A lot of this stems from my basic life stance, which is that I have no itch to power, and don’t understand people who do. So I don’t understand politicians in general, people like Mitch McConnell in particular, and autocrats like Trump, Putin, and whoever-the-fuck is in charge in China right now (frankly I don’t keep track because it seems to change every few years and I have enough trouble keeping up with our clown show). I do not and never will understand why China seems to get so bent about people calling Taiwan a country, and intent on grabbing more territory. Why can’t they leave Tibet alone? Why are they constantly pushing into India? Why do they need to grab even more tiny islands in the South China Sea? They have the biggest and most populous country on Earth; isn’t that enough? WTF, Chinese leaders!

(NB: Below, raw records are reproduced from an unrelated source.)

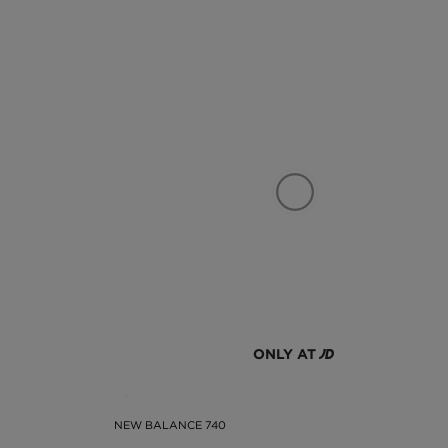
ONLY AT
NEW BALANCE 740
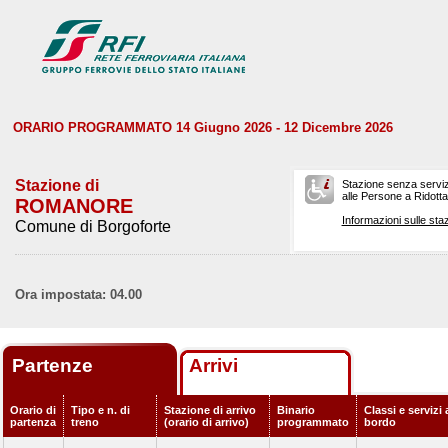
ORARIO PROGRAMMATO 14 Giugno 2026 - 12 Dicembre 2026
Stazione di
Stazione senza serviz
alle Persone a Ridotta 
ROMANORE
Informazioni sulle staz
Comune di Borgoforte
Ora impostata: 04.00
Partenze
Arrivi
Orario di
Tipo e n. di
Stazione di arrivo
Binario
Classi e servizi 
partenza
treno
(orario di arrivo)
programmato
bordo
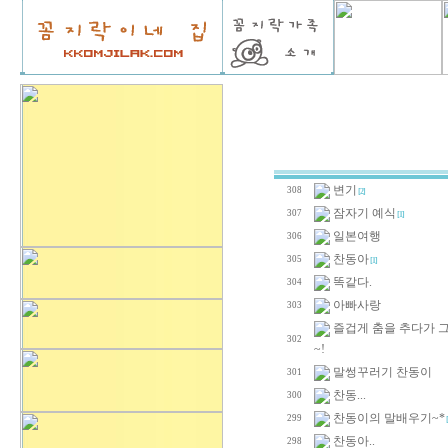
변기
308
[2]
잠자기 예식
307
[1]
일본여행
306
찬동아
305
[1]
똑같다.
304
아빠사랑
303
즐겁게 춤을 추다가 
302
~!
말썽꾸러기 찬동이
301
찬동...
300
찬동이의 말배우기~*
299
[
찬동아..
298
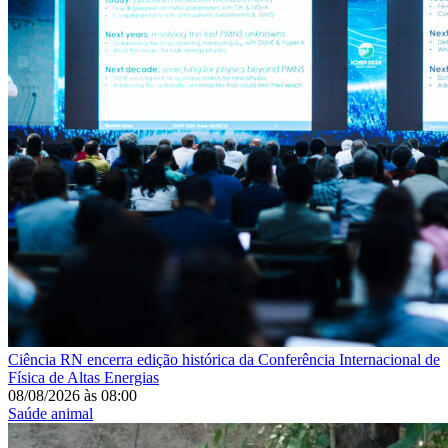
Ciência
RN encerra edição histórica da Conferência Internacional de
Física de Altas Energias
08/08/2026
às
08:00
Saúde animal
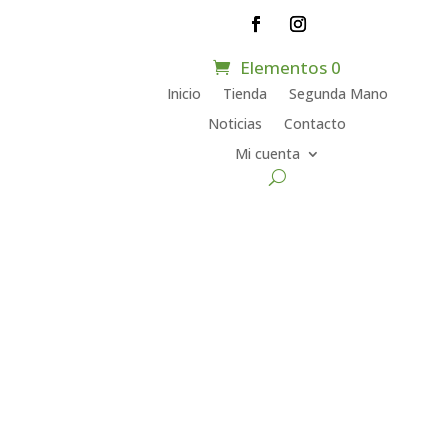
Elementos 0
Inicio
Tienda
Segunda Mano
Noticias
Contacto
Mi cuenta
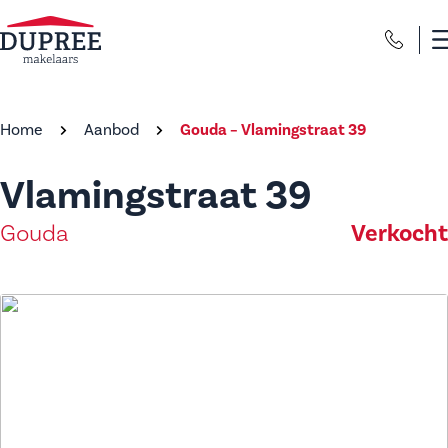
Home
Aanbod
Gouda – Vlamingstraat 39
Vlamingstraat 39
Gouda
Verkocht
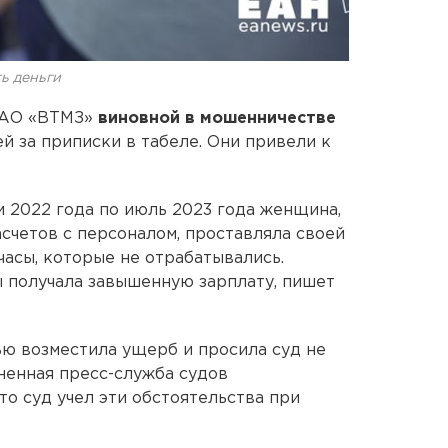
ь деньги
у АО «ВТМЗ»
виновной в мошенничестве
ей за приписки в табеле. Они привели к
и 2022 года по июль 2023 года женщина,
счетов с персоналом, проставляла своей
асы, которые не отрабатывались.
 получала завышенную зарплату, пишет
ю возместила ущерб и просила суд не
ненная пресс-служба судов
то суд учел эти обстоятельства при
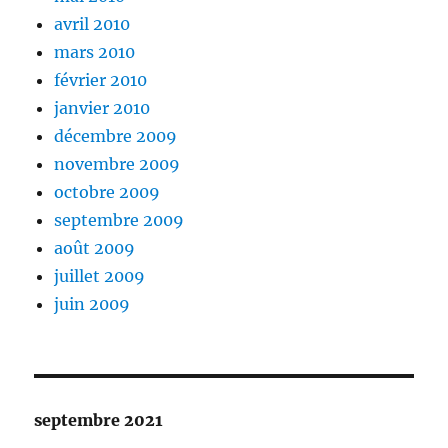
avril 2010
mars 2010
février 2010
janvier 2010
décembre 2009
novembre 2009
octobre 2009
septembre 2009
août 2009
juillet 2009
juin 2009
septembre 2021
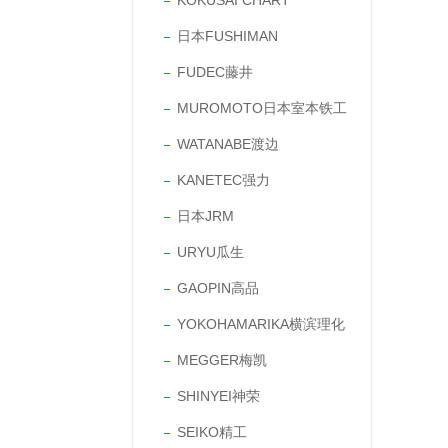
KOKUSAI CHART
日本FUSHIMAN
FUDEC藤井
MUROMOTO日本室本铁工
WATANABE渡边
KANETEC强力
日本JRM
URYU瓜生
GAOPIN高品
YOKOHAMARIKA横滨理化
MEGGER梅凯
SHINYEI神荣
SEIKO精工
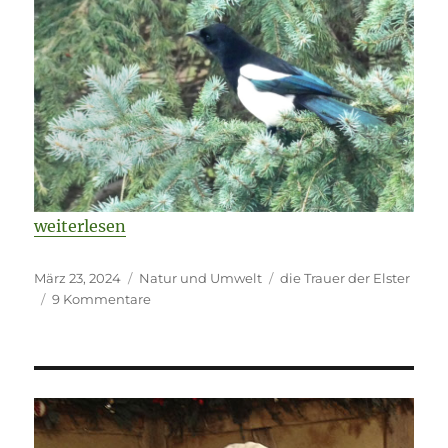
„Die Trauer der Elster“
weiterlesen
Veröffentlicht
Kategorien
Schlagwörter
März 23, 2024
Natur und Umwelt
die Trauer der Elster
am
zu
9 Kommentare
Die
Trauer
der
Elster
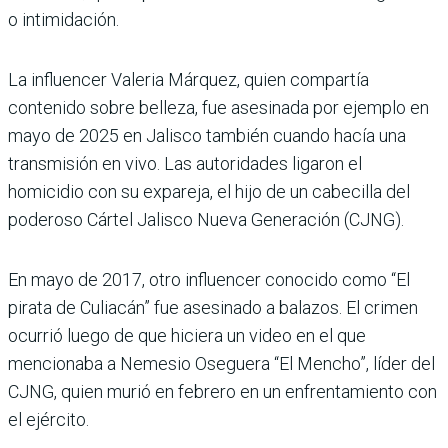
o intimidación.
La influencer Valeria Márquez, quien compartía
contenido sobre belleza, fue asesinada por ejemplo en
mayo de 2025 en Jalisco también cuando hacía una
transmisión en vivo. Las autoridades ligaron el
homicidio con su expareja, el hijo de un cabecilla del
poderoso Cártel Jalisco Nueva Generación (CJNG).
En mayo de 2017, otro influencer conocido como “El
pirata de Culiacán” fue asesinado a balazos. El crimen
ocurrió luego de que hiciera un video en el que
mencionaba a Nemesio Oseguera “El Mencho”, líder del
CJNG, quien murió en febrero en un enfrentamiento con
el ejército.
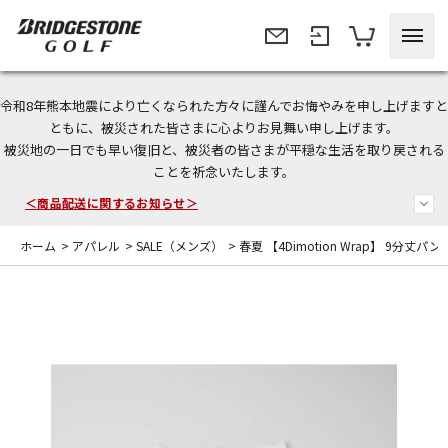
令和8年熊本地震により亡くなられた方々に謹んでお悔やみを申し上げますと
ともに、被災された皆さまに心よりお見舞い申し上げます。
被災地の一日でも早い復旧と、被災者の皆さまが平穏な生活を取り戻される
今なら新規会員登録で1,000円OFFクーポンプレゼント！
ことを祈念いたします。
＜商品配送に関するお知らせ＞
ホーム
>
アパレル
>
SALE（メンズ）
>
春夏 【4Dimotion Wrap】 9分丈パン
＜夏季休暇中のご注文・発送・お問い合わせ＞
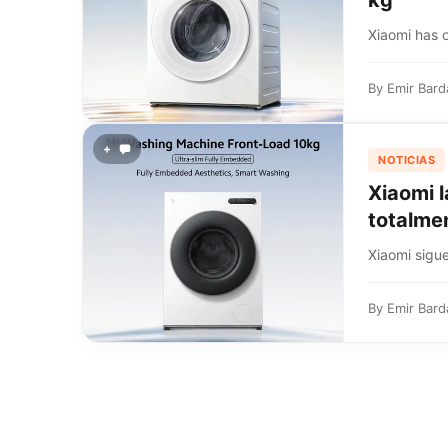
kg
Xiaomi has o
By
Emir Bard
+
NOTICIAS
Xiaomi l
totalme
Xiaomi sigu
By
Emir Bard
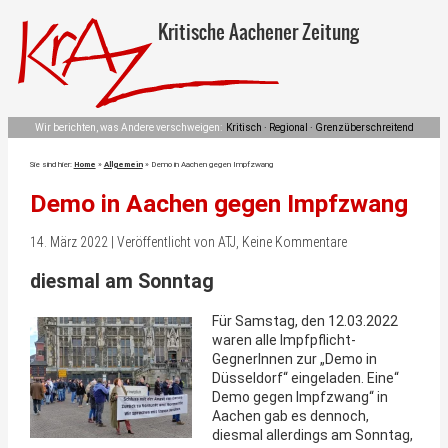
Kritische Aachener Zeitung
Wir berichten, was Andere verschweigen:
Kritisch · Regional · Grenzüberschreitend
Sie sind hier:
Home
»
Allgemein
»
Demo in Aachen gegen Impfzwang
Demo in Aachen gegen Impfzwang
14. März 2022 | Veröffentlicht von ATJ, Keine Kommentare
diesmal am Sonntag
Für Samstag, den 12.03.2022
waren alle Impfpflicht-
GegnerInnen zur „Demo in
Düsseldorf“ eingeladen. Eine“
Demo gegen Impfzwang“ in
Aachen gab es dennoch,
diesmal allerdings am Sonntag,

Those are just examples. My point here is that men in particular and humans in general are not destined to get more conservative as they get older, but I do think they tend to get more impatient, and thus more grumpy. And this grumpiness is going to manifest in different ways. In my case, it’s a profound impatience with “diplomatic niceties”; just say WTF you mean, people! With some of those insensitive old widowers, they’re yelling at poor kids. With power-hungry straight white cis Christian men, they get more conservative because they see that as a way to get more power and money (I guess?).

But take heart, you aging GenXers; you don’t have to become more conservative! You can be like me and get more radical, and PO and whole different set of people!

And meanwhile, invite those kids on your lawn! They need a place to play!